Items listed in a dataset
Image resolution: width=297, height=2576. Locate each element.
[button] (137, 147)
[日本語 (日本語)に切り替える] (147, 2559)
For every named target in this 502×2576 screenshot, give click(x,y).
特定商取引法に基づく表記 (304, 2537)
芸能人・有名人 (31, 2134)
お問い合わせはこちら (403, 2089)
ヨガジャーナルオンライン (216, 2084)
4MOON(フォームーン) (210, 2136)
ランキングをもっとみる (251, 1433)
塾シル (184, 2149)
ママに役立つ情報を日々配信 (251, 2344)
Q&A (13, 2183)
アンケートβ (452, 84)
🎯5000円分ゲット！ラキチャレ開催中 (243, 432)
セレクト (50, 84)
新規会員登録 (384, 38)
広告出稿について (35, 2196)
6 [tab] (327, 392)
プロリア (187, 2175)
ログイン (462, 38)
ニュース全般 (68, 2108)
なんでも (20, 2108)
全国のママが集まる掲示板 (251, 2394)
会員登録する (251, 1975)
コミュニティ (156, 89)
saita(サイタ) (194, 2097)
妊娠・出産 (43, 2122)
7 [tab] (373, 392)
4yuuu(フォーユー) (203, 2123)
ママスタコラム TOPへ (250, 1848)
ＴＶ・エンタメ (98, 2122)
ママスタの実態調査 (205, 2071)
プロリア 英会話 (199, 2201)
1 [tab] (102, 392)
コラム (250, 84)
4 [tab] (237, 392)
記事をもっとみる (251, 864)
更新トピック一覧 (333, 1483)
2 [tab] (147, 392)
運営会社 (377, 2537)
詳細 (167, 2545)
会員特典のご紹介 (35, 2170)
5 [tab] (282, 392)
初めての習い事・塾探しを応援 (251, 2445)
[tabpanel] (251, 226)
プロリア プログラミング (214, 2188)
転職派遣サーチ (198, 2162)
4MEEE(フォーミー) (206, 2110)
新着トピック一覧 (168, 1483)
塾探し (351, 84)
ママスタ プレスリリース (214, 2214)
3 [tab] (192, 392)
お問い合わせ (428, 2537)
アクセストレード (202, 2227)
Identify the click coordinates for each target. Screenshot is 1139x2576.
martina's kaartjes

YOUR INSTRUCTIONS ▸ Output an identical copy of every record above.

YOUR RESPONSE ▸
Image resolution: width=297, height=2576. Locate each element.
[button] (137, 147)
[日本語 (日本語)に切り替える] (147, 2559)
For every named target in this 502×2576 screenshot, give click(x,y).
特定商取引法に基づく表記 (304, 2537)
芸能人・有名人 (31, 2134)
お問い合わせはこちら (403, 2089)
ヨガジャーナルオンライン (216, 2084)
4MOON(フォームーン) (210, 2136)
ランキングをもっとみる (251, 1433)
塾シル (184, 2149)
ママに役立つ情報を日々配信 (251, 2344)
Q&A (13, 2183)
アンケートβ (452, 84)
🎯5000円分ゲット！ラキチャレ開催中 (243, 432)
セレクト (50, 84)
新規会員登録 (384, 38)
広告出稿について (35, 2196)
6 [tab] (327, 392)
プロリア (187, 2175)
ログイン (462, 38)
ニュース全般 (68, 2108)
なんでも (20, 2108)
全国のママが集まる掲示板 (251, 2394)
会員登録する (251, 1975)
コミュニティ (156, 89)
saita(サイタ) (194, 2097)
妊娠・出産 (43, 2122)
7 [tab] (373, 392)
4yuuu(フォーユー) (203, 2123)
ママスタコラム TOPへ (250, 1848)
ＴＶ・エンタメ (98, 2122)
ママスタの実態調査 (205, 2071)
プロリア 英会話 (199, 2201)
1 [tab] (102, 392)
コラム (250, 84)
4 [tab] (237, 392)
記事をもっとみる (251, 864)
更新トピック一覧 (333, 1483)
2 [tab] (147, 392)
運営会社 (377, 2537)
詳細 (167, 2545)
会員特典のご紹介 (35, 2170)
5 [tab] (282, 392)
初めての習い事・塾探しを応援 (251, 2445)
[tabpanel] (251, 226)
プロリア プログラミング (214, 2188)
転職派遣サーチ (198, 2162)
4MEEE(フォーミー) (206, 2110)
新着トピック一覧 (168, 1483)
塾探し (351, 84)
ママスタ プレスリリース (214, 2214)
3 [tab] (192, 392)
お問い合わせ (428, 2537)
アクセストレード (202, 2227)
Identify the click coordinates for each target. Screenshot is 1139x2576.
martina's kaartjes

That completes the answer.